The second is to at some point take all the accumulated knowledge and retrain the model from scratch. This can make much deeper connections.

While I understand the issues raised in this article, it is not fully clear to me humans genuinely do something totally different than these two modes.

At most one could argue humans have more granularity so can refresh their mind faster and without total reset. This is surely smarter and more efficient.

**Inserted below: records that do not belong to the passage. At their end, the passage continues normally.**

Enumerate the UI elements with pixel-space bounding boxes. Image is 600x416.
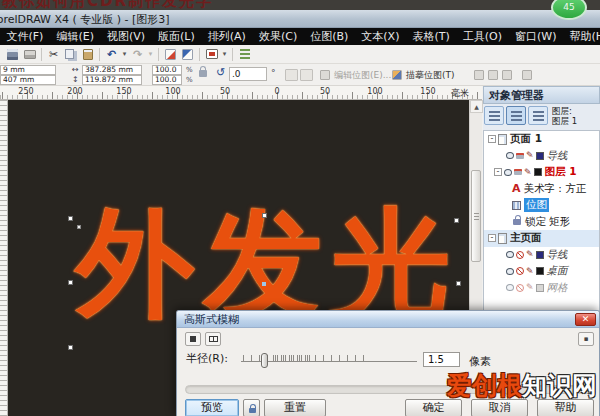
printable-icon[interactable] (516, 153, 524, 159)
import-button[interactable] (162, 46, 179, 62)
single-preview-button[interactable] (185, 332, 201, 346)
selection-handle-middle-right[interactable] (456, 281, 461, 286)
object-height-field[interactable]: 119.872 mm (82, 75, 142, 85)
menu-window[interactable]: 窗口(W) (509, 28, 563, 45)
application-launcher-button[interactable] (203, 46, 220, 62)
menu-effects[interactable]: 效果(C) (252, 28, 303, 45)
tree-row-locked-rectangle[interactable]: 锁定 矩形 (484, 214, 599, 231)
expand-panel-button[interactable]: ▪ (578, 332, 594, 346)
redo-button[interactable]: ↷ (129, 46, 146, 62)
menu-help[interactable]: 帮助(H) (563, 28, 600, 45)
artistic-text-object[interactable]: 外发光 (76, 204, 460, 322)
window-title: CorelDRAW X4 ( 专业版 ) - [图形3] (0, 12, 170, 27)
menu-tools[interactable]: 工具(O) (456, 28, 508, 45)
menu-file[interactable]: 文件(F) (0, 28, 50, 45)
standard-toolbar: ✂ ↶ ▾ ↷ ▾ ▾ (0, 45, 600, 64)
cut-button[interactable]: ✂ (45, 46, 62, 62)
export-button[interactable] (179, 46, 196, 62)
preview-lock-button[interactable] (243, 399, 260, 416)
slider-tick-marks-dense (273, 355, 313, 362)
non-printable-icon[interactable] (516, 284, 524, 292)
edit-bitmap-button[interactable]: 编辑位图(E)... (334, 69, 391, 82)
undo-button[interactable]: ↶ (103, 46, 120, 62)
editable-pencil-icon[interactable]: ✎ (526, 283, 534, 292)
object-width-field[interactable]: 387.285 mm (82, 65, 142, 75)
selection-handle-top-left[interactable] (68, 216, 73, 221)
trace-bitmap-button[interactable]: 描摹位图(T) (406, 69, 455, 82)
menu-edit[interactable]: 编辑(E) (50, 28, 101, 45)
scroll-up-arrow-icon[interactable]: ▲ (470, 100, 483, 113)
selection-handle-top-right[interactable] (454, 218, 459, 223)
menu-arrange[interactable]: 排列(A) (201, 28, 252, 45)
undo-dropdown[interactable]: ▾ (120, 50, 129, 58)
reset-button[interactable]: 重置 (264, 399, 326, 416)
tree-row-master-guides[interactable]: ✎ 导线 (484, 247, 599, 264)
collapse-icon[interactable]: - (494, 168, 502, 176)
tree-row-artistic-text[interactable]: A 美术字 : 方正 (484, 181, 599, 198)
selection-handle-middle-left[interactable] (68, 280, 73, 285)
paste-button[interactable] (79, 46, 96, 62)
scale-x-field[interactable]: 100.0 (152, 65, 182, 75)
selection-handle-bottom-left[interactable] (68, 345, 73, 350)
collapse-icon[interactable]: - (488, 234, 496, 242)
launcher-dropdown[interactable]: ▾ (220, 50, 229, 58)
tree-row-bitmap[interactable]: 位图 (484, 197, 599, 214)
visibility-eye-icon[interactable] (506, 152, 514, 159)
docker-title: 对象管理器 (483, 86, 600, 104)
dialog-title-bar[interactable]: 高斯式模糊 (177, 311, 599, 328)
non-printable-icon[interactable] (516, 251, 524, 259)
edit-across-layers-button[interactable] (528, 106, 548, 125)
tree-label: 美术字 : 方正 (524, 182, 587, 196)
mirror-vertical-button[interactable] (300, 69, 313, 81)
visibility-eye-icon[interactable] (506, 251, 514, 258)
non-printable-icon[interactable] (516, 267, 524, 275)
application-launcher-icon (206, 49, 218, 59)
scrollbar-thumb[interactable] (471, 170, 481, 262)
copy-button[interactable] (62, 46, 79, 62)
menu-table[interactable]: 表格(T) (406, 28, 456, 45)
radius-slider-thumb[interactable] (261, 353, 268, 368)
object-x-field[interactable]: 9 mm (0, 65, 56, 75)
dual-preview-button[interactable] (205, 332, 221, 346)
editable-pencil-icon[interactable]: ✎ (526, 250, 534, 259)
menu-text[interactable]: 文本(X) (355, 28, 406, 45)
menu-view[interactable]: 视图(V) (100, 28, 151, 45)
layer-manager-view-button[interactable] (506, 106, 526, 125)
menu-layout[interactable]: 版面(L) (152, 28, 202, 45)
bitmap-mode-button[interactable] (488, 70, 498, 80)
rotation-angle-field[interactable]: .0 (229, 67, 267, 81)
selection-handle-top-middle[interactable] (262, 213, 267, 218)
save-button[interactable] (4, 46, 21, 62)
radius-value-field[interactable]: 1.5 (423, 352, 460, 367)
tree-row-master-page[interactable]: - 主页面 (484, 230, 599, 247)
visibility-eye-icon[interactable] (506, 268, 514, 275)
bitmap-settings-button[interactable] (522, 70, 532, 80)
options-button[interactable] (236, 46, 253, 62)
tree-row-desktop[interactable]: ✎ 桌面 (484, 263, 599, 280)
tree-row-grid[interactable]: ✎ 网格 (484, 280, 599, 297)
docker-toolbar: 图层: 图层 1 (483, 104, 600, 130)
editable-pencil-icon[interactable]: ✎ (524, 168, 532, 177)
tree-row-page1[interactable]: - 页面 1 (484, 131, 599, 148)
preview-button[interactable]: 预览 (185, 399, 239, 416)
visibility-eye-icon[interactable] (504, 169, 512, 176)
editable-pencil-icon[interactable]: ✎ (526, 151, 534, 160)
layer-color-swatch (536, 284, 544, 292)
mirror-horizontal-button[interactable] (285, 69, 298, 81)
close-icon[interactable]: ✕ (575, 313, 596, 326)
printable-icon[interactable] (514, 169, 522, 175)
visibility-eye-icon[interactable] (506, 284, 514, 291)
scale-y-field[interactable]: 100.0 (152, 75, 182, 85)
lock-ratio-icon[interactable] (199, 70, 207, 77)
tree-row-layer1[interactable]: - ✎ 图层 1 (484, 164, 599, 181)
resample-button[interactable] (474, 70, 484, 80)
menu-bitmaps[interactable]: 位图(B) (304, 28, 355, 45)
object-y-field[interactable]: 407 mm (0, 75, 56, 85)
redo-dropdown[interactable]: ▾ (146, 50, 155, 58)
editable-pencil-icon[interactable]: ✎ (526, 267, 534, 276)
new-layer-button[interactable] (484, 106, 504, 125)
print-button[interactable] (21, 46, 38, 62)
collapse-icon[interactable]: - (488, 135, 496, 143)
bitmap-mask-button[interactable] (502, 70, 512, 80)
tree-row-guides[interactable]: ✎ 导线 (484, 148, 599, 165)
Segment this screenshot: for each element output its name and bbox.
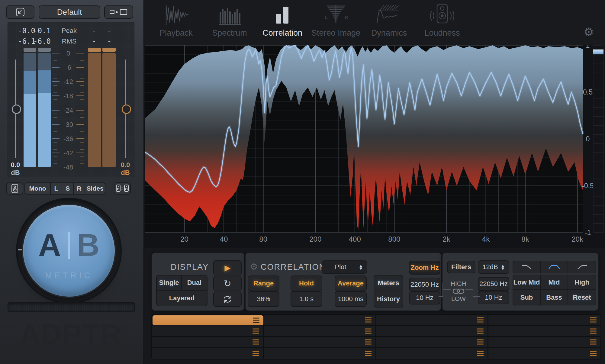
svg-text:-1: -1 xyxy=(585,229,591,237)
speaker-match-button[interactable] xyxy=(114,182,131,195)
reset-meters-button[interactable]: ↻ xyxy=(213,276,242,291)
hold-value-field[interactable]: 1.0 s xyxy=(291,291,322,307)
highpass-shape-button[interactable] xyxy=(568,261,596,273)
snapshot-menu-icon[interactable] xyxy=(253,318,259,323)
filter-shape-group xyxy=(513,261,596,273)
bandpass-shape-button[interactable] xyxy=(541,261,568,273)
range-button[interactable]: Range xyxy=(248,275,279,291)
ab-label-b: B xyxy=(77,229,99,261)
preset-selector[interactable]: Default xyxy=(39,5,100,19)
lowpass-shape-button[interactable] xyxy=(513,261,541,273)
range-value-field[interactable]: 36% xyxy=(248,291,279,307)
correlation-gear-icon[interactable]: ⚙ xyxy=(250,261,258,272)
snapshot-cell[interactable] xyxy=(488,337,600,348)
tab-spectrum[interactable]: Spectrum xyxy=(204,4,255,43)
snapshot-cell[interactable] xyxy=(264,326,376,337)
monitor-sides[interactable]: Sides xyxy=(85,183,105,194)
snapshot-cell[interactable] xyxy=(376,337,488,348)
settings-gear-icon[interactable]: ⚙ xyxy=(584,25,594,39)
svg-text:800: 800 xyxy=(388,235,400,243)
collapse-button[interactable] xyxy=(6,5,34,19)
snapshot-menu-icon[interactable] xyxy=(477,317,484,323)
meter-scale-label: -18 xyxy=(62,92,75,100)
module-tabbar: Playback Spectrum Correlation xyxy=(144,0,605,45)
snapshot-cell[interactable] xyxy=(152,315,264,326)
fader-b-knob[interactable] xyxy=(122,105,131,114)
snapshot-cell[interactable] xyxy=(264,348,376,359)
band-reset-button[interactable]: Reset xyxy=(568,290,596,305)
snapshot-cell[interactable] xyxy=(152,326,264,337)
display-dual-button[interactable]: Dual xyxy=(182,275,207,291)
filters-button[interactable]: Filters xyxy=(447,261,475,273)
snapshot-menu-icon[interactable] xyxy=(365,328,372,333)
auto-cycle-button[interactable] xyxy=(213,292,242,307)
history-button[interactable]: History xyxy=(374,291,403,307)
band-sub-button[interactable]: Sub xyxy=(513,290,541,305)
correlation-chart[interactable]: 10.50-0.5-12040802004008002k4k8k20k xyxy=(143,45,605,248)
band-bass-button[interactable]: Bass xyxy=(541,290,568,305)
refresh-icon: ↻ xyxy=(224,278,231,289)
monitor-left[interactable]: L xyxy=(51,183,62,194)
tab-loudness[interactable]: Loudness xyxy=(417,4,468,43)
tab-spectrum-label: Spectrum xyxy=(212,28,247,38)
band-lowmid-button[interactable]: Low Mid xyxy=(513,275,541,290)
snapshot-cell[interactable] xyxy=(376,348,488,359)
snapshot-menu-icon[interactable] xyxy=(477,328,484,333)
fader-a-knob[interactable] xyxy=(12,105,21,114)
snapshot-cell[interactable] xyxy=(376,315,488,326)
band-high-button[interactable]: High xyxy=(568,275,596,290)
snapshot-menu-icon[interactable] xyxy=(590,351,597,356)
snapshot-menu-icon[interactable] xyxy=(590,340,597,345)
waveform-icon xyxy=(163,4,190,27)
snapshot-cell[interactable] xyxy=(264,337,376,348)
snapshot-cell[interactable] xyxy=(488,315,600,326)
tab-dynamics[interactable]: Dynamics xyxy=(363,4,415,43)
plot-mode-dropdown[interactable]: Plot ▲▼ xyxy=(322,260,367,274)
display-layered-button[interactable]: Layered xyxy=(157,291,207,306)
snapshot-cell[interactable] xyxy=(152,337,264,348)
snapshot-cell[interactable] xyxy=(376,326,488,337)
snapshot-menu-icon[interactable] xyxy=(253,340,259,345)
play-button[interactable]: ▶ xyxy=(213,260,242,275)
tab-stereo-image[interactable]: L R Stereo Image xyxy=(310,4,362,43)
ab-label-separator: | xyxy=(65,229,72,258)
svg-text:8k: 8k xyxy=(521,235,529,243)
monitor-mono[interactable]: Mono xyxy=(25,183,51,194)
correlation-panel: ⚙ CORRELATION Plot ▲▼ Range 36% Hold 1.0… xyxy=(245,252,442,311)
crossfade-bar[interactable] xyxy=(8,302,135,312)
snapshot-menu-icon[interactable] xyxy=(253,351,259,356)
snapshot-menu-icon[interactable] xyxy=(477,351,484,356)
plot-mode-value: Plot xyxy=(335,263,346,271)
snapshot-menu-icon[interactable] xyxy=(365,351,372,356)
snapshot-menu-icon[interactable] xyxy=(365,340,372,345)
window-size-button[interactable] xyxy=(104,5,133,19)
sidebar: Default -0.0 -0.1 Peak - - -6.1 -6.0 RMS… xyxy=(0,0,144,364)
average-value-field[interactable]: 1000 ms xyxy=(335,291,367,307)
speaker-a-button[interactable] xyxy=(6,182,23,195)
slope-arrows-icon: ▲▼ xyxy=(500,264,505,270)
svg-text:40: 40 xyxy=(220,235,228,243)
snapshot-menu-icon[interactable] xyxy=(590,328,597,333)
svg-text:0.5: 0.5 xyxy=(583,88,593,96)
meters-button[interactable]: Meters xyxy=(374,275,403,291)
display-single-button[interactable]: Single xyxy=(157,275,182,291)
snapshot-cell[interactable] xyxy=(488,326,600,337)
hold-button[interactable]: Hold xyxy=(291,275,322,291)
snapshot-cell[interactable] xyxy=(488,348,600,359)
band-mid-button[interactable]: Mid xyxy=(541,275,568,290)
peak-label: Peak xyxy=(56,27,83,35)
snapshot-menu-icon[interactable] xyxy=(590,317,597,323)
monitor-solo[interactable]: S xyxy=(62,183,74,194)
snapshot-menu-icon[interactable] xyxy=(477,340,484,345)
tab-playback[interactable]: Playback xyxy=(150,4,202,43)
average-button[interactable]: Average xyxy=(335,275,367,291)
snapshot-cell[interactable] xyxy=(152,348,264,359)
peak-value-a-right: -0.1 xyxy=(31,27,53,35)
snapshot-menu-icon[interactable] xyxy=(253,328,259,333)
monitor-right[interactable]: R xyxy=(74,183,85,194)
tab-loudness-label: Loudness xyxy=(424,28,460,38)
ab-knob[interactable]: A | B METRIC xyxy=(22,204,116,298)
tab-correlation[interactable]: Correlation xyxy=(257,4,308,43)
snapshot-menu-icon[interactable] xyxy=(365,317,372,323)
snapshot-cell[interactable] xyxy=(264,315,376,326)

But is it fundamentally different?

Oleg  Alexandrov's avatar

Maybe text itself is lossy, and verbalization is the root of the problem.

Sean Trott's avatar

I always start from the position that we know very little about human cognition and whether the best way to think about it is, in fact, in terms of information processing.

But assuming this is a helpful description of what humans are doing, it’s in part an empirical and engineering question: how feasible and reliable is it to fine-tune a model on a new corpus (like all your chats) and have it glean the right insights (while not forgetting other crucial stuff, etc)? I don’t know—someone more familiar with fine-tuning than me could probably answer that. Setting aside the computational demands, I assume part of the challenge is curating the continual learning corpus—you don’t necessarily want to learn from every new input. Maybe another llm could do that? It’s an interesting question.

Oleg  Alexandrov's avatar

We will see. We barely started to capitalize on what we got so far and success of Claude was far from assured given where we were last year. There's so much work within reach of current and near-term AI.

Simple John's avatar

"translate them to English, Python, or any other explicit form"

The word "explicit" crystalized for me why talking about LLMs in relation to testable languages like coding languages and hand waving languages like most human languages in the same breath is inherently misleading.

LLM results that can be expressed in Python et al are explicit (definite in form and content). English et al are only explicit when stating names (Charlie Chaplin) and pointing words (this sentence).

Tim: As much as you did deliver information useful to me throughout your post, your wrapping it in an apparent acceptance of sameness of scopes of the two language types will encourage some lazy folks to believe they behave the same in terms of delivering something actionable. I know this because I am lazy as often as not.

Sam Tobin-Hochstadt's avatar

It isn't mostly the point of this post, but I still want a definition of an "automated AI scientist" that can be operationalized and hasn't already happened.

Tim Tyler's avatar

Technically, continual learning is almost trivial - just keep applying backprop during inference. The problem is not really continual learning - it is that LLM learning itself is slow. So continual learning offers few benefits - and has substantial costs - regular brain wipes are a safety feature.

Tim Tyler's avatar

What about AI computer scientists? They can do their own experiments easily enough.